One instance portrayed in the commercial was when a guard stopped Norman as he was walking to enter the university. Because of his ethnic attire, the guard must have assumed that he wasn’t actually a student—perhaps the guard thought he was just lost. Norman had to present his student ID to prove he did have business there.
This shows how we always judge people and assign certain fixed ideas or stereotypes to them based on how they look or what they wear. It’s a totally normal act, but still something we can change and improve on.
It’s rude to point
Once inside the campus, Norman is subject to looks by the people around him, particularly of a child who points at Norman and tells his mother, “Ma, an Aeta!” The mother quickly proceeds to tell off her son, saying it’s rude to point. But is that the only “rude” act the child should have been called out on?
We try to instill in our children good manners, but it should also come with understanding that there are different types of people and that they’re not sights to be pointed at.
Staring speaks louder than words
Reenacting a scene during the commencement exercises, Norman was met with condescending stares from spectators. One woman in particular nearly bumped him on the way to the venue, and instead of apologizing or saying “excuse me,” the woman gives Norman a head to toe look as if surveying his attire and his purpose at the ceremony.
These characters may not have spoken ill of him but their actions, dismissive as they are, reek of judgment.
Exoticizing indigenous people
Even Norman’s batchmates, despite being more “educated” supposedly, are guilty of looking at him through an exoticized lens.

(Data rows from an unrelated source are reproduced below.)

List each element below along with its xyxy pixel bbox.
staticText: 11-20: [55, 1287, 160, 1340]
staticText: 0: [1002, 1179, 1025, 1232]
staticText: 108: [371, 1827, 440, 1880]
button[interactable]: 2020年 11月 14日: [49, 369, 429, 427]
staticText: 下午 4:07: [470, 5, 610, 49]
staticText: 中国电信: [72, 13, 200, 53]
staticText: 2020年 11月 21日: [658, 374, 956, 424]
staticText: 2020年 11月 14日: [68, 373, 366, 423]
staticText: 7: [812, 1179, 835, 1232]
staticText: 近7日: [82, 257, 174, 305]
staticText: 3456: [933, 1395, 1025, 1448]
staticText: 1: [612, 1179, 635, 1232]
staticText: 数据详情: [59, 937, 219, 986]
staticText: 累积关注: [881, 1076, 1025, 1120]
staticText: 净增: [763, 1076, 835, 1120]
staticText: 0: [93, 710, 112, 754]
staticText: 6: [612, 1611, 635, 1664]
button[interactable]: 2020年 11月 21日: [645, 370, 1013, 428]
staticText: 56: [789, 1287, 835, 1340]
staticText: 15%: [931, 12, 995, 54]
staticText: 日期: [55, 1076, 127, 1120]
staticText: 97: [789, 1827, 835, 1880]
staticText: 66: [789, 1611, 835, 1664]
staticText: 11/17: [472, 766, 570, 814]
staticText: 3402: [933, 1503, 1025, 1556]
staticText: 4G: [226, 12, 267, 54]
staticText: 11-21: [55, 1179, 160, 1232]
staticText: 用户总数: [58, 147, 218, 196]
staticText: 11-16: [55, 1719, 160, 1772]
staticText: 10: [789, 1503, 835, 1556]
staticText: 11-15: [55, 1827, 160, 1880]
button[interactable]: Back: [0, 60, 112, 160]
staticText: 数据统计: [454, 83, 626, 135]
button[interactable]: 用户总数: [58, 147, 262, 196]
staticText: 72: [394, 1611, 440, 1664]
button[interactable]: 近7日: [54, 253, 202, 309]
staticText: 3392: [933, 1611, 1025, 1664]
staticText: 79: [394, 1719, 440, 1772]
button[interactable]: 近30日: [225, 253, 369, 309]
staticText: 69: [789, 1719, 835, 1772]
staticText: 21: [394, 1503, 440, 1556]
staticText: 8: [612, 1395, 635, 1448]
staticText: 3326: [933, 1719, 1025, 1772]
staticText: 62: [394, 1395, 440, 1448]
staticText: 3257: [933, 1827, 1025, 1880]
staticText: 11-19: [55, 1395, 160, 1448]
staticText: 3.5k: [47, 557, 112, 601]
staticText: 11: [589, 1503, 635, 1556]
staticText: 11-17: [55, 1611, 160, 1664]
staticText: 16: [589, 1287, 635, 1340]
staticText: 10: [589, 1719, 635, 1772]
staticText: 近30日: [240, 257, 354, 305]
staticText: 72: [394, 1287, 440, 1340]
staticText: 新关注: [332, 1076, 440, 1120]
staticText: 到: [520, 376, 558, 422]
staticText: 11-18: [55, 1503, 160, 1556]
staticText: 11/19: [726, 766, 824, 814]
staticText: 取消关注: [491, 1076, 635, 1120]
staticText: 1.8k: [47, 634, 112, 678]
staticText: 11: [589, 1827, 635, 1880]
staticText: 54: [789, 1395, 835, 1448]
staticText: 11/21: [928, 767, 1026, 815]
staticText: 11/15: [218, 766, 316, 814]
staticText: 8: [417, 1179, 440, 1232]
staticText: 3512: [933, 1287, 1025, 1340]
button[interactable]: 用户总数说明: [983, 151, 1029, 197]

Calling his “look” authentic and cool made the traditional attire sound more like a fashion statement than an expression of culture.
Whether subconscious or not, we cannot deny though that these are attitudes and perceptions that we need to change. Thanks to the touching and inspiring story of Norman King, we’re faced with the reality that there really is still a great need for proper representation of all peoples in the country, especially in the media.